Elsewhere, Matt Lintz plays Kamala’s bestie Bruno and captures sincere-teenage-boy-trying-too-hard very well, Kamala’s other bestie Nakia (Yasmeen Fletcher) definitely needs more screen time – we barely see her in episode one. Episode two introduces Kamala’s crush Kamran, played by Rish Shah, who is handsome and charming enough to be believable as Kamala’s crush, but not too handsome that he seems unrealistic as a teenage boy (the British accent will no doubt appeal to American audiences.)
Casting aside, what makes the show a success is how it strikes the balance between being very specifically about a Pakistani Muslim character and her family, and also being widely relatable. The show’s little touches – the framed tapestries in the Khans’ living room, Aamir’s shalwar kameez being his outfit of choice, the parathas for breakfast – create a picture of a Pakistani Muslim family that we’ve rarely seen on screen. And while Kamala saying “bismillah” before her driving test or her mother making her a shalwar kameez Hulk costume might only be relatable to certain groups of people, there are moments where everyone can think: “Oh, I get that.” These include Kamala’s deep-seated desire to be seen as cool – and dad Yusuf’s assertion that he trusts Kamala, but he doesn’t trust the teenage boys who might also be going to AvengerCon.

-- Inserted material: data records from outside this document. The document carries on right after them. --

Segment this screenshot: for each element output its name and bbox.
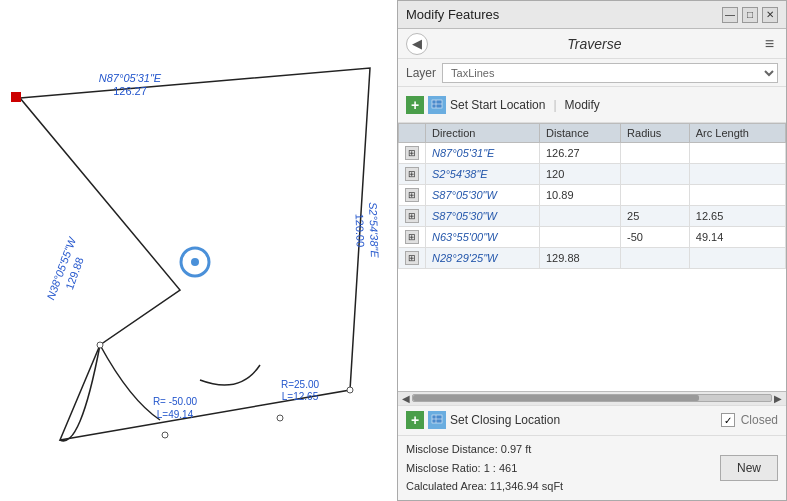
row-direction: S87°05'30"W [426,185,540,206]
traverse-title: Traverse [567,36,621,52]
col-icon [399,124,426,143]
svg-point-4 [97,342,103,348]
row-arc-length [689,143,785,164]
menu-button[interactable]: ≡ [761,35,778,53]
svg-point-5 [162,432,168,438]
title-controls: — □ ✕ [722,7,778,23]
row-direction: S2°54'38"E [426,164,540,185]
col-arc-length: Arc Length [689,124,785,143]
calculated-area-row: Calculated Area: 11,346.94 sqFt [406,477,563,496]
row-expand-icon: ⊞ [405,209,419,223]
row-icon-cell: ⊞ [399,143,426,164]
col-distance: Distance [540,124,621,143]
layer-row: Layer TaxLines [398,59,786,87]
table-row[interactable]: ⊞ N87°05'31"E 126.27 [399,143,786,164]
map-pin-icon-closing [428,411,446,429]
set-closing-label: Set Closing Location [450,413,560,427]
col-direction: Direction [426,124,540,143]
closed-label: Closed [741,413,778,427]
misclose-distance-value: 0.97 ft [501,443,532,455]
row-icon-cell: ⊞ [399,227,426,248]
modify-button[interactable]: Modify [565,98,600,112]
row-arc-length [689,248,785,269]
svg-point-7 [347,387,353,393]
plus-icon-closing: + [406,411,424,429]
back-button[interactable]: ◀ [406,33,428,55]
maximize-button[interactable]: □ [742,7,758,23]
row-direction: N87°05'31"E [426,143,540,164]
table-row[interactable]: ⊞ N28°29'25"W 129.88 [399,248,786,269]
misclose-ratio-row: Misclose Ratio: 1 : 461 [406,459,563,478]
map-pin-icon [428,96,446,114]
row-distance: 120 [540,164,621,185]
traverse-table: Direction Distance Radius Arc Length ⊞ N… [398,123,786,269]
row-distance: 129.88 [540,248,621,269]
annotation-r2: R=25.00 [281,379,320,390]
table-row[interactable]: ⊞ N63°55'00"W -50 49.14 [399,227,786,248]
annotation-top-dir: N87°05'31"E [99,72,162,84]
horizontal-scrollbar[interactable] [412,394,772,402]
row-arc-length: 12.65 [689,206,785,227]
toolbar-row: + Set Start Location | Modify [398,87,786,123]
row-distance: 126.27 [540,143,621,164]
scroll-bar-area: ◀ ▶ [398,391,786,405]
sub-header: ◀ Traverse ≡ [398,29,786,59]
table-row[interactable]: ⊞ S87°05'30"W 10.89 [399,185,786,206]
svg-point-6 [277,415,283,421]
bottom-toolbar: + Set Closing Location ✓ Closed [398,405,786,435]
row-radius: -50 [621,227,690,248]
misclose-ratio-label: Misclose Ratio: [406,462,481,474]
modify-panel: Modify Features — □ ✕ ◀ Traverse ≡ Layer… [397,0,787,501]
calculated-area-label: Calculated Area: [406,480,487,492]
close-button[interactable]: ✕ [762,7,778,23]
table-container[interactable]: Direction Distance Radius Arc Length ⊞ N… [398,123,786,391]
menu-icon: ≡ [765,35,774,52]
back-icon: ◀ [412,36,422,51]
new-button[interactable]: New [720,455,778,481]
status-info: Misclose Distance: 0.97 ft Misclose Rati… [406,440,563,496]
annotation-right-val: 120.00 [353,213,366,247]
scrollbar-thumb [413,395,699,401]
row-arc-length: 49.14 [689,227,785,248]
row-expand-icon: ⊞ [405,230,419,244]
svg-rect-1 [11,92,21,102]
panel-title: Modify Features [406,7,499,22]
row-icon-cell: ⊞ [399,164,426,185]
row-expand-icon: ⊞ [405,188,419,202]
svg-point-3 [191,258,199,266]
set-start-location-btn[interactable]: + Set Start Location [406,96,545,114]
table-row[interactable]: ⊞ S2°54'38"E 120 [399,164,786,185]
closed-checkbox[interactable]: ✓ [721,413,735,427]
calculated-area-value: 11,346.94 sqFt [490,480,563,492]
row-arc-length [689,164,785,185]
row-direction: N28°29'25"W [426,248,540,269]
row-radius [621,164,690,185]
annotation-r1: R= -50.00 [153,396,198,407]
row-arc-length [689,185,785,206]
row-radius [621,185,690,206]
row-distance [540,206,621,227]
col-radius: Radius [621,124,690,143]
status-area: Misclose Distance: 0.97 ft Misclose Rati… [398,435,786,500]
scroll-right-arrow[interactable]: ▶ [772,393,784,404]
layer-select[interactable]: TaxLines [442,63,778,83]
misclose-distance-label: Misclose Distance: [406,443,498,455]
row-distance: 10.89 [540,185,621,206]
scroll-left-arrow[interactable]: ◀ [400,393,412,404]
row-radius [621,248,690,269]
table-header-row: Direction Distance Radius Arc Length [399,124,786,143]
row-direction: S87°05'30"W [426,206,540,227]
minimize-button[interactable]: — [722,7,738,23]
set-closing-location-btn[interactable]: + Set Closing Location [406,411,560,429]
row-expand-icon: ⊞ [405,146,419,160]
table-row[interactable]: ⊞ S87°05'30"W 25 12.65 [399,206,786,227]
layer-label: Layer [406,66,436,80]
annotation-right-dir: S2°54'38"E [367,202,381,259]
canvas-area: N87°05'31"E 126.27 N38°05'55"W 129.88 S2… [0,0,400,501]
row-radius [621,143,690,164]
title-bar: Modify Features — □ ✕ [398,1,786,29]
misclose-ratio-value: 1 : 461 [484,462,518,474]
row-expand-icon: ⊞ [405,251,419,265]
row-icon-cell: ⊞ [399,248,426,269]
row-icon-cell: ⊞ [399,206,426,227]
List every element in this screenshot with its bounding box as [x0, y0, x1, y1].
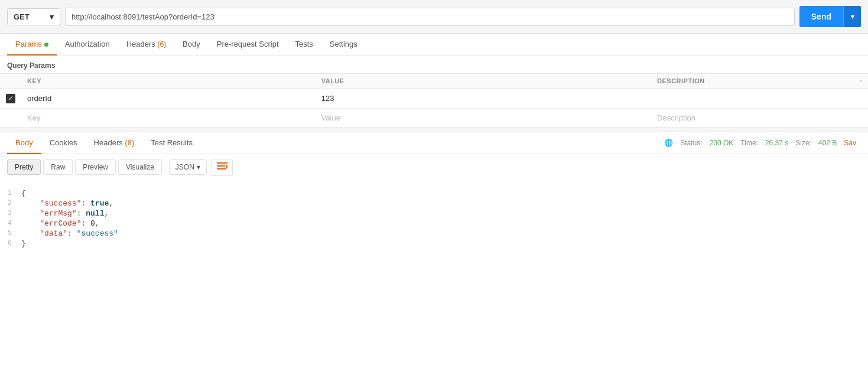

On the whole, Ms. Marvel offers something refreshing. Directors Adil and Bilall, who set the tone for episode one and the finale, use a bright colour palette and animated elements to create a unique visual style – and the soundtrack boasts banger after banger (from Riz Ahmed to Pakistani classics to Bollywood tunes). The show is, in all ways, a melding of Pakistani and Western cultures, just like Kamala. It gives a glimpse into her life without ever once mocking her or resorting to cheap stereotypes. Other shows could learn a lesson or two.